Assad reminded the world that earlier the UN Court had blamed Syria, without any basis, plunging the region at the time into near war. President Assad called for an end to the UN’s investigation describing the tribunal as an albatross for Lebanon. The Lebanese Druze leader, Walid Jumblat, said that naming Hezbollah could lead to a civil war similar to the one which devastated the country from 1975 to 1990. Sheikh Hassan Nasrallah, has already warned that if Hezbollah is unfairly blamed for the Hariri murder, there will be a price to pay. In a speech delivered on August 3, the fourth anniversary of the “divine victory” over Israel in the 2006 war, Nasrallah described the UN appointed tribunal as a western “conspiracy” to plunge Lebanon and the region once again into turmoil.

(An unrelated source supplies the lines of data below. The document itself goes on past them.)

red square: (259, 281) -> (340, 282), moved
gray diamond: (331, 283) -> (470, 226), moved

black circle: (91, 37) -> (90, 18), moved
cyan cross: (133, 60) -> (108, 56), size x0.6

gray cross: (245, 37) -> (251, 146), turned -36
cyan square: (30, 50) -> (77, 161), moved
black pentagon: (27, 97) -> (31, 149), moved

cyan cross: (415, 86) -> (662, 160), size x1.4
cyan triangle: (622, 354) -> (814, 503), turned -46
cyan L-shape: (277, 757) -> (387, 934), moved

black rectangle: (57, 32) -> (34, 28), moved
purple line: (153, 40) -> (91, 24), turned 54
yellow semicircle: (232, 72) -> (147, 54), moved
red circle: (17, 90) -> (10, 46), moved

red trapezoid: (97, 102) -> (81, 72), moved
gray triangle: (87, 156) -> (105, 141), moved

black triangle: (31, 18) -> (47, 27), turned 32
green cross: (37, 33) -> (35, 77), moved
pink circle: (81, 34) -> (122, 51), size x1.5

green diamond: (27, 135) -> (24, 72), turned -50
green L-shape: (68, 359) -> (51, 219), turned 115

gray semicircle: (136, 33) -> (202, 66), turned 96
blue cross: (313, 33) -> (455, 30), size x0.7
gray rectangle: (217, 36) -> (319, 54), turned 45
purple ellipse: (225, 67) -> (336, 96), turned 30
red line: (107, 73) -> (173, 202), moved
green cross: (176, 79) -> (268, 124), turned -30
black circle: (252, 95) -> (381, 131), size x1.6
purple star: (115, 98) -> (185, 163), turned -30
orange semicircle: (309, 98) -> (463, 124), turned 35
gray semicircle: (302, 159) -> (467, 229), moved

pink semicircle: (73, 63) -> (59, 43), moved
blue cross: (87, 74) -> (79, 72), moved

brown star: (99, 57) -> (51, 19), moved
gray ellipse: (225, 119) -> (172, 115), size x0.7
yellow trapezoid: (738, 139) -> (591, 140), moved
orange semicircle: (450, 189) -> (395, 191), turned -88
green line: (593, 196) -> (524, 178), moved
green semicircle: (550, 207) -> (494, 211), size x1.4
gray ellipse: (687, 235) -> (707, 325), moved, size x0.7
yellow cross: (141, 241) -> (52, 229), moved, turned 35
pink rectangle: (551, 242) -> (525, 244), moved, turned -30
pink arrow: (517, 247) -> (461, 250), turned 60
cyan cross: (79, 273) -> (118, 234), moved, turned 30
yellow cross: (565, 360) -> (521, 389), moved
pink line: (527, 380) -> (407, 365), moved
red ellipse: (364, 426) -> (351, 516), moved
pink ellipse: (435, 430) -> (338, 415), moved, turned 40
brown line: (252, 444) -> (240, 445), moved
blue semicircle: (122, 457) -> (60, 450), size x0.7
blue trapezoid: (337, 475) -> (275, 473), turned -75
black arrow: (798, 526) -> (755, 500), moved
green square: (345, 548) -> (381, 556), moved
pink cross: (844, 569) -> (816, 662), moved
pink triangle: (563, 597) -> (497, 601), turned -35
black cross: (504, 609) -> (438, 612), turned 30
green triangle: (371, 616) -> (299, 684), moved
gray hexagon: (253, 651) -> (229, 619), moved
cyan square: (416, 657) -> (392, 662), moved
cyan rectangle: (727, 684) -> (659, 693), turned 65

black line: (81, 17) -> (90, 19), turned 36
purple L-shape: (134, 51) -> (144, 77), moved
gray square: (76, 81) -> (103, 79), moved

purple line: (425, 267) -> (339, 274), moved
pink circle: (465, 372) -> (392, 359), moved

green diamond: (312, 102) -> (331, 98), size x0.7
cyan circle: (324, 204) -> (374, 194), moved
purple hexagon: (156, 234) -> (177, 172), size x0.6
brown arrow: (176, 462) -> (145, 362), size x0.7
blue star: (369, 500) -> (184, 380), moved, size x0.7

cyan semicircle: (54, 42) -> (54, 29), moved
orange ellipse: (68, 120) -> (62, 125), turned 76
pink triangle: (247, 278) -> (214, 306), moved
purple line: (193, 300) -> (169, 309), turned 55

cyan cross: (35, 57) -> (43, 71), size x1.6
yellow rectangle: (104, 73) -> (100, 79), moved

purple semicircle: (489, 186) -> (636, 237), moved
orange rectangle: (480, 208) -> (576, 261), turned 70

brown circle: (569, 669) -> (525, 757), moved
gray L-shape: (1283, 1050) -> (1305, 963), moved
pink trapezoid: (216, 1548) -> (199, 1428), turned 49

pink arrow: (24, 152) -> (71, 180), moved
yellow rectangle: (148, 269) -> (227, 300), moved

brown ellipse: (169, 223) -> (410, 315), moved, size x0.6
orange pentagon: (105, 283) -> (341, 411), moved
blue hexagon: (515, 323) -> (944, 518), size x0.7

In the second week of August, Nasrallah presented dramatic new evidence of what he claimed was Israeli drone reconnaissance footage of the route taken by Hariri from his office to his residence on the day he was assassinated, along with the confessions of Israeli “spies” recently captured by the Lebanese government. Equally important was the confessions of an Israeli agent named Ahmed Nasrallah, who had contacted the  Hariri security detail with the information that that he was targeted for assassination by the Hezbollah. Ahmed, no relation of the Hezbollah leader, was caught on tape, confessing that he was working for Israeli intelligence. The alleged spy currently resides in Israel, after fleeing from Lebanon.


 Hezbollah has been conducting its own probe into the Hariri assassination for the last year and a half. Their probe has concluded that Israel was behind the Hariri assassination. “Israel was looking for a way to assassinate Hariri in order to create political chaos that would force Syria to withdraw from Lebanon, and to perpetuate an anti-Syrian atmosphere in the wake of the assassination”, Nasrallah claimed. Nasrallah insisted that the new evidence should be considered by the UN tribunal before it submits its final report. The Hezbollah leader had told the media last month, that the Lebanese prime minister, Saad Hariri had informed him that the tribunal will accuse “some undisciplined Hezbollah members” of carrying out the assassination of his father. He rejected the allegations and said that it was a “dangerous project that is targeting the resistance”. Nasrallah has categorically stated that he will not allow even “half a member of his organisation to be arrested” on the orders of the UN tribunal. In a recent speech, Saad Hariri, pledged not to allow “my father’s blood to stir disunity in Lebanon”.